Gambia’s Minister of Foreign and Diaspora Affairs, Ousainou Darboe has pledged that Gambians in the Diaspora will be joining their citizens to decide who their leader would be.
Gambians abroad have not been voting in the country’s elections since independence, although it was a significant and powerful political and economic bloc.
Gambians in Europe and America became fierce critics and the defacto opposition of ex-President Yahya Jammeh, who ruled with an iron-fist.
Jammeh two decades rule was marked by repression, intimidation and human rights abuses. Activists in the Diaspora joined forces with right groups to turn the world’s attention to the mainland Africa’s smallest nation.
Jammeh was defeated in last year’s elections.
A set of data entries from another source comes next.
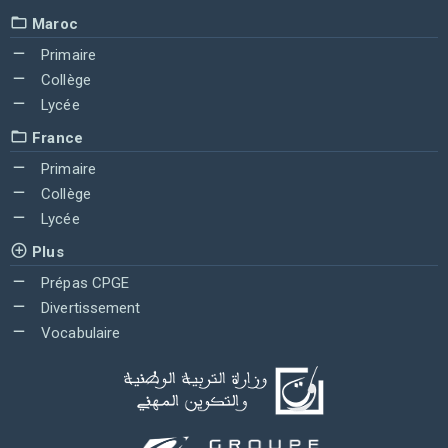
Maroc
Primaire
Collège
Lycée
France
Primaire
Collège
Lycée
Plus
Prépas CPGE
Divertissement
Vocabulaire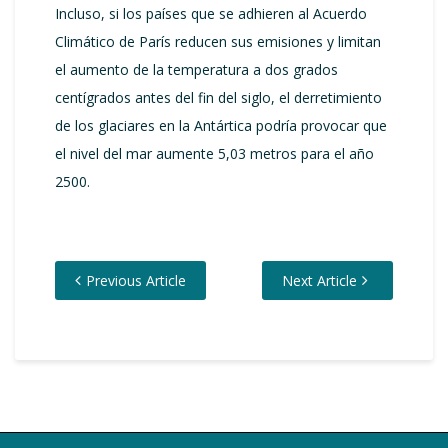
Incluso, si los países que se adhieren al Acuerdo
Climático de París reducen sus emisiones y limitan
el aumento de la temperatura a dos grados
centígrados antes del fin del siglo, el derretimiento
de los glaciares en la Antártica podría provocar que
el nivel del mar aumente 5,03 metros para el año
2500.
Previous Article
Next Article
The Diaspora mounted a strong social media campaign to swing votes and raised millions to fund the opposition coalition that defeated the former brute-in-chief.
Gambians have since Jammeh’s defeat made it a priority to remind the new government of Adama Barrow that they need to be enfranchized and be even given legislative seats.
Gambia’s neighbor Senegal has at least three legislative seats for some three Diaspora constituencies: America, Europe, and Africa, a model that Gambians want to see the government adopt.
A constitutional reform in the Gambia is imminent and Gambians want to see the changes reflected in the country’s new constitution that will see the one tailor-made to entrench Jammeh flushed.